Record excerpts>

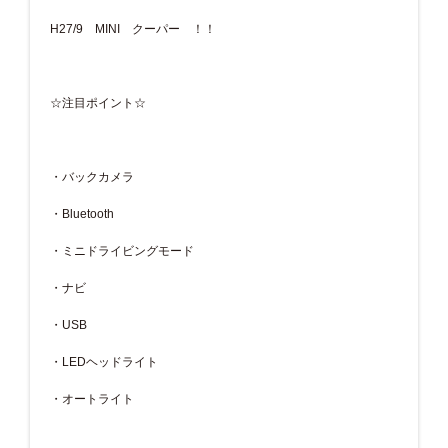
H27/9 MINI クーパー ！！
☆注目ポイント☆
・バックカメラ
・Bluetooth
・ミニドライビングモード
・ナビ
・USB
・LEDヘッドライト
・オートライト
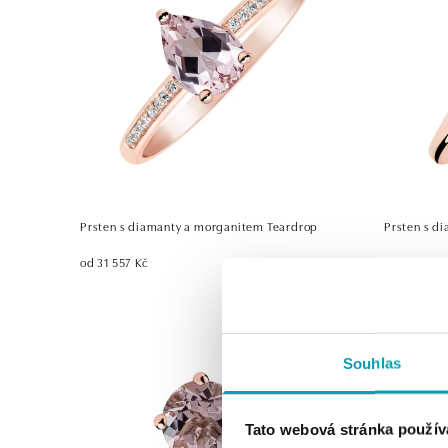
Prsten s diamanty a morganitem Teardrop
Prsten s d
od 31 557 Kč
od 30 903 
Souhlas
Tato webová stránka použív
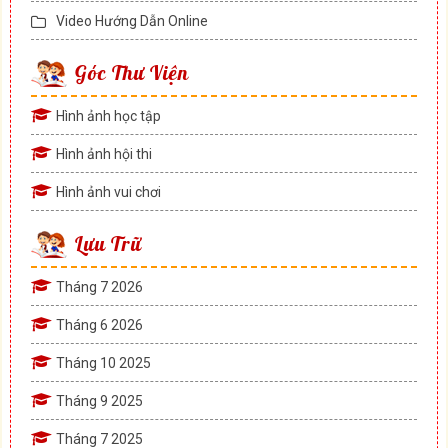
Video Hướng Dẫn Online
Góc Thư Viện
Hình ảnh học tập
Hình ảnh hội thi
Hình ảnh vui chơi
Lưu Trữ
Tháng 7 2026
Tháng 6 2026
Tháng 10 2025
Tháng 9 2025
Tháng 7 2025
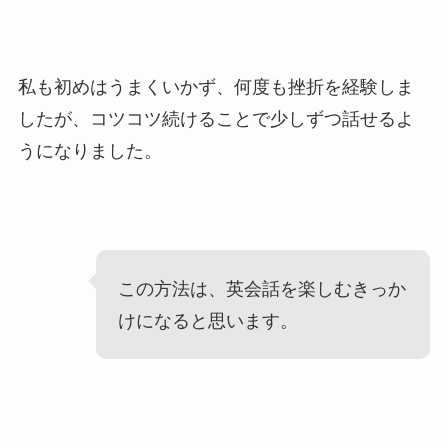
私も初めはうまくいかず、何度も挫折を経験しま
したが、コツコツ続けることで少しずつ話せるよ
うになりました。
この方法は、英会話を楽しむきっか
けになると思います。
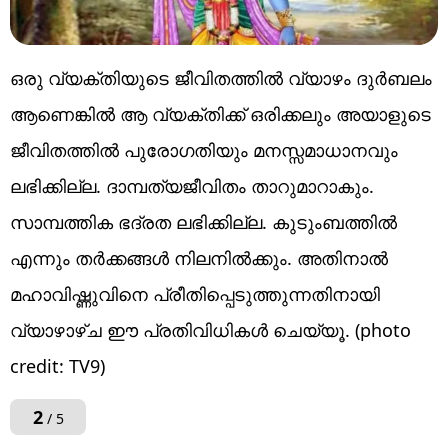
ഒരു വ്യക്തിയുടെ ജീവിതത്തിൽ വ്യാഴം ദുർബലം
ആണെങ്കിൽ ആ വ്യക്തിക്ക് ഒരിക്കലും അയാളുടെ
ജീവിതത്തിൽ പുരോഗതിയും മനസ്സമാധാനവും
ലഭിക്കില്ല. ദാമ്പത്യജീവിതം താറുമാറാകും.
സാമ്പത്തിക ഭദ്രത ലഭിക്കില്ല. കുടുംബത്തിൽ
എന്നും തർക്കങ്ങൾ നിലനിൽക്കും. അതിനാൽ
മഹാവിഷ്ണുവിനെ പ്രീതിപ്പെടുത്തുന്നതിനായി
വ്യാഴാഴ്ച ഈ പ്രതിവിധികൾ ചെയ്യൂ. (photo
credit: TV9)
2
/ 5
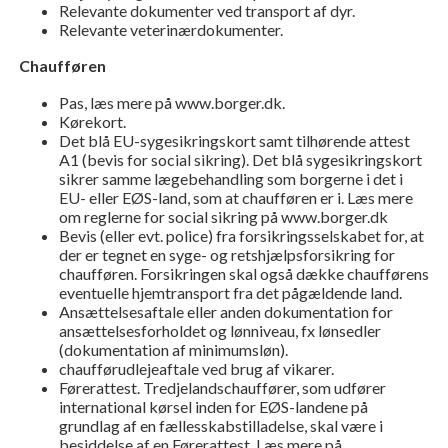
Relevante dokumenter ved transport af dyr.
Relevante veterinærdokumenter.
Chaufføren
Pas, læs mere på www.borger.dk.
Kørekort.
Det blå EU-sygesikringskort samt tilhørende attest
A1 (bevis for social sikring). Det blå sygesikringskort
sikrer samme lægebehandling som borgerne i det i
EU- eller EØS-land, som at chaufføren er i. Læs mere
om reglerne for social sikring på www.borger.dk
Bevis (eller evt. police) fra forsikringsselskabet for, at
der er tegnet en syge- og retshjælpsforsikring for
chaufføren. Forsikringen skal også dække chaufførens
eventuelle hjemtransport fra det pågældende land.
Ansættelsesaftale eller anden dokumentation for
ansættelsesforholdet og lønniveau, fx lønsedler
(dokumentation af minimumsløn).
chaufførudlejeaftale ved brug af vikarer.
Førerattest. Tredjelandschauffører, som udfører
international kørsel inden for EØS-landene på
grundlag af en fællesskabstilladelse, skal være i
besiddelse af en Førerattest. Læs mere på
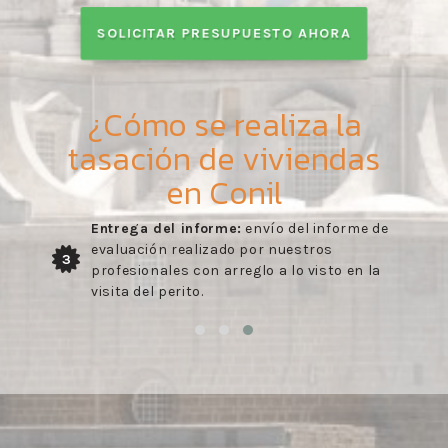
SOLICITAR PRESUPUESTO AHORA
¿Cómo se realiza la
tasación de viviendas
en Conil
Entrega del informe:
envío del informe de
evaluación realizado por nuestros
3
profesionales con arreglo a lo visto en la
visita del perito.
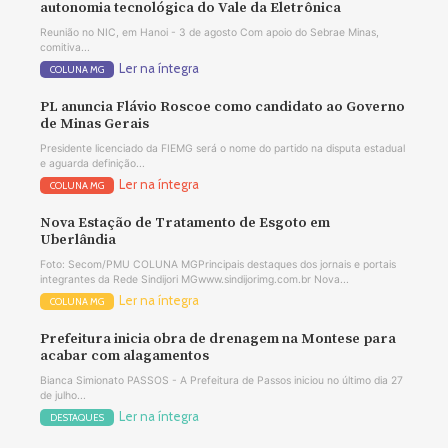
autonomia tecnológica do Vale da Eletrônica
Reunião no NIC, em Hanoi - 3 de agosto Com apoio do Sebrae Minas,
comitiva...
Ler na íntegra
COLUNA MG
PL anuncia Flávio Roscoe como candidato ao Governo
de Minas Gerais
Presidente licenciado da FIEMG será o nome do partido na disputa estadual
e aguarda definição...
Ler na íntegra
COLUNA MG
Nova Estação de Tratamento de Esgoto em
Uberlândia
Foto: Secom/PMU COLUNA MGPrincipais destaques dos jornais e portais
integrantes da Rede Sindijori MGwww.sindijorimg.com.br Nova...
Ler na íntegra
COLUNA MG
Prefeitura inicia obra de drenagem na Montese para
acabar com alagamentos
Bianca Simionato PASSOS - A Prefeitura de Passos iniciou no último dia 27
de julho...
Ler na íntegra
DESTAQUES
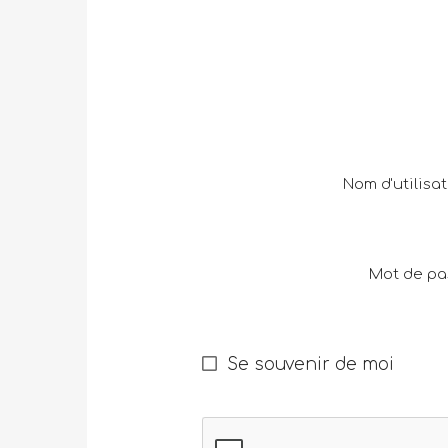
Nom d'utilisat
Mot de pa
Se souvenir de moi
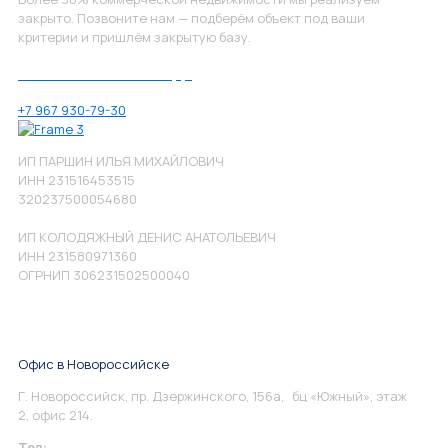
закрыто. Позвоните нам — подберём объект под ваши
критерии и пришлём закрытую базу.
Позвоните нам по номеру:
+7 967 930-79-30
ИП ПАРШИН ИЛЬЯ МИХАЙЛОВИЧ
ИНН 231516453515
320237500054680
ИП КОЛОДЯЖНЫЙ ДЕНИС АНАТОЛЬЕВИЧ
ИНН 231580971360
ОГРНИП 306231502500040
Офис в Новороссийске
Г. Новороссийск, пр. Дзержинского, 156а, бц «Южный», этаж
2, офис 214.
Тел:
+7 967 930-79-30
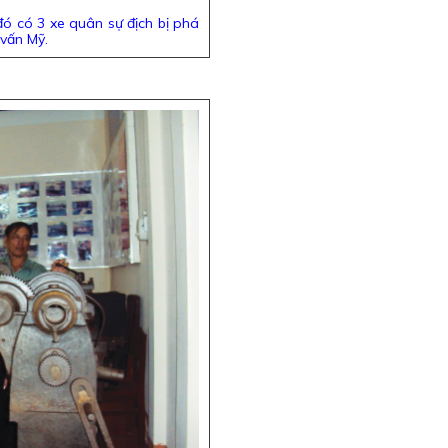
đó có 3 xe quân sự địch bị phá
 vấn Mỹ.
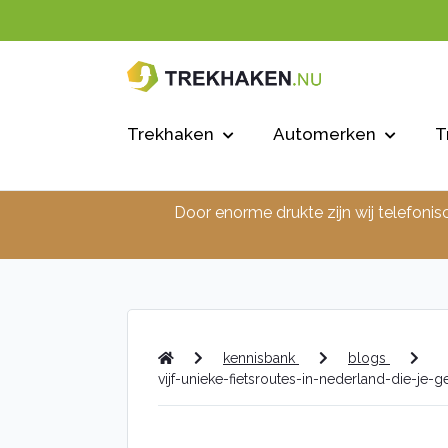
Trekhaken
Automerken
T
Door enorme drukte zijn wij telefonis
kennisbank
blogs
vijf-unieke-fietsroutes-in-nederland-die-je-g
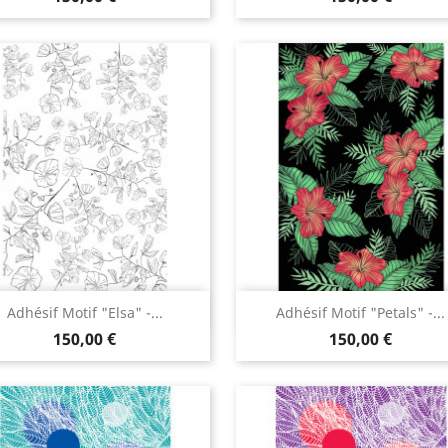
Aperçu rapide
Aperçu rapide


Adhésif Motif "Elsa" -...
Adhésif Motif "Petals" -...
150,00 €
150,00 €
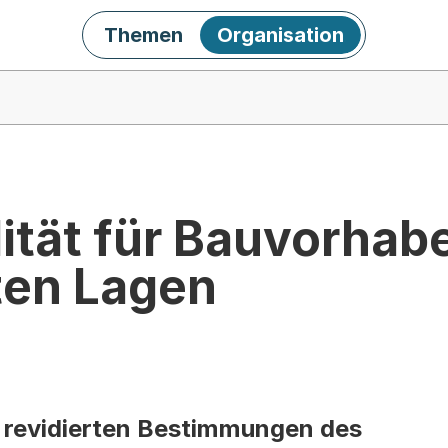
Themen
Organisation
lität für Bauvorhab
ten Lagen
ie revidierten Bestimmungen des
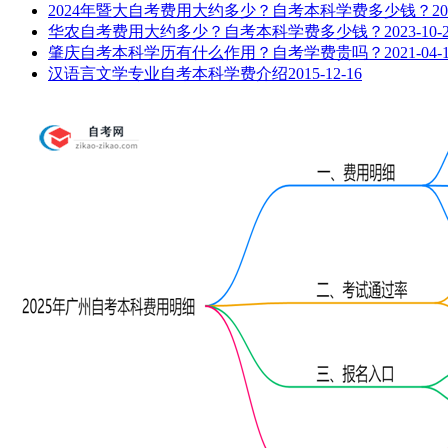
2024年暨大自考费用大约多少？自考本科学费多少钱？
20
华农自考费用大约多少？自考本科学费多少钱？
2023-10-
肇庆自考本科学历有什么作用？自考学费贵吗？
2021-04-
汉语言文学专业自考本科学费介绍
2015-12-16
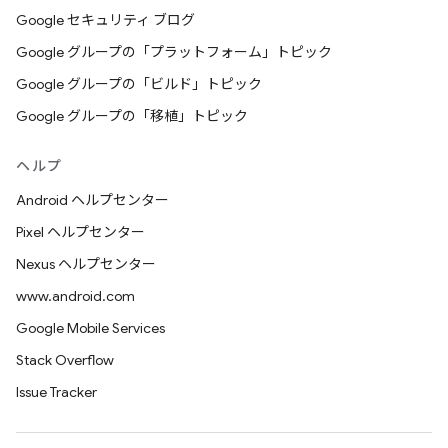
Google セキュリティ ブログ
Google グループの「プラットフォーム」トピック
Google グループの「ビルド」トピック
Google グループの「移植」トピック
ヘルプ
Android ヘルプセンター
Pixel ヘルプセンター
Nexus ヘルプセンター
www.android.com
Google Mobile Services
Stack Overflow
Issue Tracker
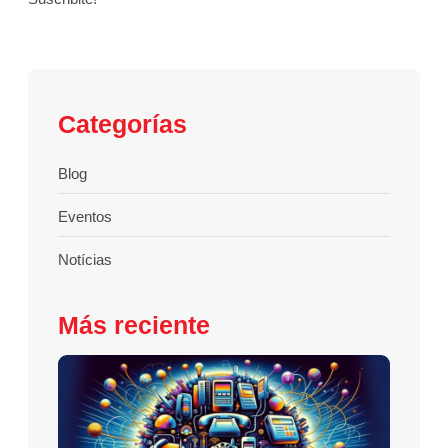
Categorías
Blog
Eventos
Notícias
Más reciente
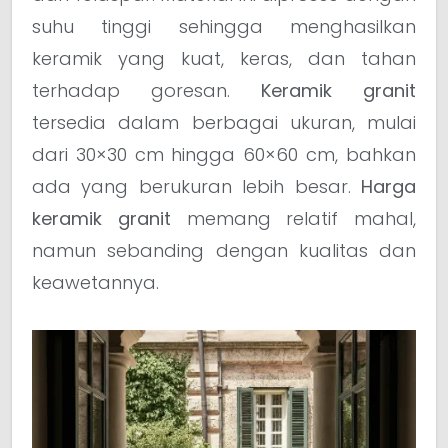
suhu tinggi sehingga menghasilkan
keramik yang kuat, keras, dan tahan
terhadap goresan.
Keramik granit
tersedia dalam berbagai ukuran, mulai
dari 30×30 cm hingga 60×60 cm, bahkan
ada yang berukuran lebih besar.
Harga
keramik granit
memang relatif mahal,
namun sebanding dengan kualitas dan
keawetannya.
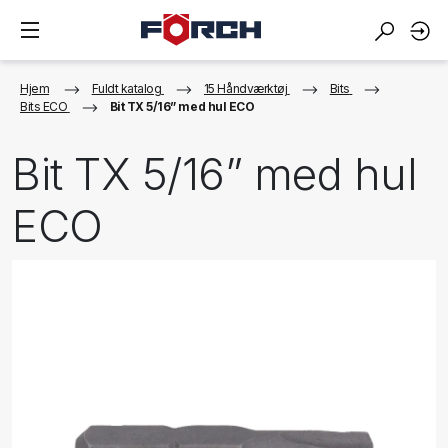
Hjem
Fuldt katalog
15 Håndværktøj
Bits
Bits ECO
Bit TX 5/16” med hul ECO
Bit TX 5/16” med hul
ECO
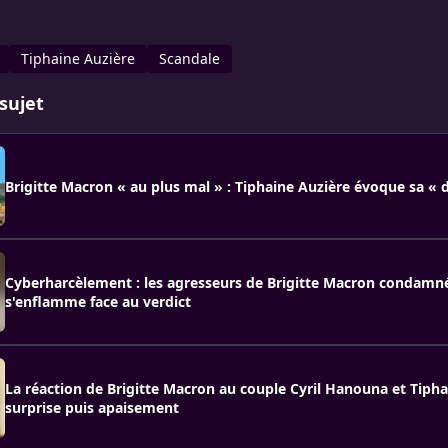
Tiphaine Auzière
Scandale
sujet
Brigitte Macron « au plus mal » : Tiphaine Auzière évoque sa « 
Cyberharcèlement : les agresseurs de Brigitte Macron condamnés
s'enflamme face au verdict
La réaction de Brigitte Macron au couple Cyril Hanouna et Tipha
surprise puis apaisement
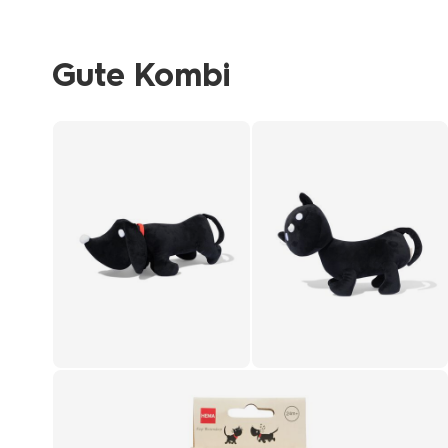
Gute Kombi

Exercise prompt>
Retype the data in full. Images do not go in the copy.

Answer>
H27/9 MINI クーパー ！！
☆注目ポイント☆
・バックカメラ
・Bluetooth
・ミニドライビングモード
・ナビ
・USB
・LEDヘッドライト
・オートライト
Prsten s diamanty a morganitem Teardrop
Prsten s d
od 31 557 Kč
od 30 903 
Souhlas
Tato webová stránka použív
Video Hướng Dẫn Online
Góc Thư Viện
Hình ảnh học tập
Hình ảnh hội thi
Hình ảnh vui chơi
Lưu Trữ
Tháng 7 2026
Tháng 6 2026
Tháng 10 2025
Tháng 9 2025
Tháng 7 2025
私も初めはうまくいかず、何度も挫折を経験しま
したが、コツコツ続けることで少しずつ話せるよ
うになりました。
この方法は、英会話を楽しむきっか
けになると思います。
ഒരു വ്യക്തിയുടെ ജീവിതത്തിൽ വ്യാഴം ദുർബലം
ആണെങ്കിൽ ആ വ്യക്തിക്ക് ഒരിക്കലും അയാളുടെ
ജീവിതത്തിൽ പുരോഗതിയും മനസ്സമാധാനവും
ലഭിക്കില്ല. ദാമ്പത്യജീവിതം താറുമാറാകും.
സാമ്പത്തിക ഭദ്രത ലഭിക്കില്ല. കുടുംബത്തിൽ
എന്നും തർക്കങ്ങൾ നിലനിൽക്കും. അതിനാൽ
മഹാവിഷ്ണുവിനെ പ്രീതിപ്പെടുത്തുന്നതിനായി
വ്യാഴാഴ്ച ഈ പ്രതിവിധികൾ ചെയ്യൂ. (photo
credit: TV9)
2
/ 5
Relevante dokumenter ved transport af dyr.
Relevante veterinærdokumenter.
Chaufføren
Pas, læs mere på www.borger.dk.
Kørekort.
Det blå EU-sygesikringskort samt tilhørende attest
A1 (bevis for social sikring). Det blå sygesikringskort
sikrer samme lægebehandling som borgerne i det i
EU- eller EØS-land, som at chaufføren er i. Læs mere
om reglerne for social sikring på www.borger.dk
Bevis (eller evt. police) fra forsikringsselskabet for, at
der er tegnet en syge- og retshjælpsforsikring for
chaufføren. Forsikringen skal også dække chaufførens
eventuelle hjemtransport fra det pågældende land.
Ansættelsesaftale eller anden dokumentation for
ansættelsesforholdet og lønniveau, fx lønsedler
(dokumentation af minimumsløn).
chaufførudlejeaftale ved brug af vikarer.
Førerattest. Tredjelandschauffører, som udfører
international kørsel inden for EØS-landene på
grundlag af en fællesskabstilladelse, skal være i
besiddelse af en Førerattest. Læs mere på
SOLICITAR PRESUPUESTO AHORA
¿Cómo se realiza la
tasación de viviendas
en Conil
Entrega del informe:
envío del informe de
evaluación realizado por nuestros
3
profesionales con arreglo a lo visto en la
visita del perito.
autonomia tecnológica do Vale da Eletrônica
Reunião no NIC, em Hanoi - 3 de agosto Com apoio do Sebrae Minas,
comitiva...
Ler na íntegra
COLUNA MG
PL anuncia Flávio Roscoe como candidato ao Governo
de Minas Gerais
Presidente licenciado da FIEMG será o nome do partido na disputa estadual
e aguarda definição...
Ler na íntegra
COLUNA MG
Nova Estação de Tratamento de Esgoto em
Uberlândia
Foto: Secom/PMU COLUNA MGPrincipais destaques dos jornais e portais
integrantes da Rede Sindijori MGwww.sindijorimg.com.br Nova...
Ler na íntegra
COLUNA MG
Prefeitura inicia obra de drenagem na Montese para
acabar com alagamentos
Bianca Simionato PASSOS - A Prefeitura de Passos iniciou no último dia 27
de julho...
Ler na íntegra
DESTAQUES
Nom d'utilisat
Mot de pa
Se souvenir de moi
закрыто. Позвоните нам — подберём объект под ваши
критерии и пришлём закрытую базу.
Позвоните нам по номеру:
+7 967 930-79-30
ИП ПАРШИН ИЛЬЯ МИХАЙЛОВИЧ
ИНН 231516453515
320237500054680
ИП КОЛОДЯЖНЫЙ ДЕНИС АНАТОЛЬЕВИЧ
ИНН 231580971360
ОГРНИП 306231502500040
Офис в Новороссийске
Г. Новороссийск, пр. Дзержинского, 156а, бц «Южный», этаж
2, офис 214.
Тел:
+7 967 930-79-30
đó có 3 xe quân sự địch bị phá
 vấn Mỹ.
Trekhaken
Automerken
T
Door enorme drukte zijn wij telefonis
kennisbank
blogs
vijf-unieke-fietsroutes-in-nederland-die-je-g
Aperçu rapide
Aperçu rapide


Adhésif Motif "Elsa" -...
Adhésif Motif "Petals" -...
150,00 €
150,00 €
Themen
Organisation
lität für Bauvorhab
ten Lagen
ie revidierten Bestimmungen des
2024年暨大自考费用大约多少？自考本科学费多少钱？
20
华农自考费用大约多少？自考本科学费多少钱？
2023-10-
肇庆自考本科学历有什么作用？自考学费贵吗？
2021-04-
汉语言文学专业自考本科学费介绍
2015-12-16
Google セキュリティ ブログ
Google グループの「プラットフォーム」トピック
Google グループの「ビルド」トピック
Google グループの「移植」トピック
ヘルプ
Android ヘルプセンター
Pixel ヘルプセンター
Nexus ヘルプセンター
www.android.com
Google Mobile Services
Stack Overflow
Issue Tracker
Categorías
Blog
Eventos
Notícias
Más reciente
suhu tinggi sehingga menghasilkan
keramik yang kuat, keras, dan tahan
terhadap goresan.
Keramik granit
tersedia dalam berbagai ukuran, mulai
dari 30×30 cm hingga 60×60 cm, bahkan
ada yang berukuran lebih besar.
Harga
keramik granit
memang relatif mahal,
namun sebanding dengan kualitas dan
keawetannya.
Hjem
Fuldt katalog
15 Håndværktøj
Bits
Bits ECO
Bit TX 5/16” med hul ECO
Bit TX 5/16” med hul
ECO
Tiphaine Auzière
Scandale
sujet
Brigitte Macron « au plus mal » : Tiphaine Auzière évoque sa « 
Cyberharcèlement : les agresseurs de Brigitte Macron condamnés
s'enflamme face au verdict
La réaction de Brigitte Macron au couple Cyril Hanouna et Tipha
surprise puis apaisement
Gute Kombi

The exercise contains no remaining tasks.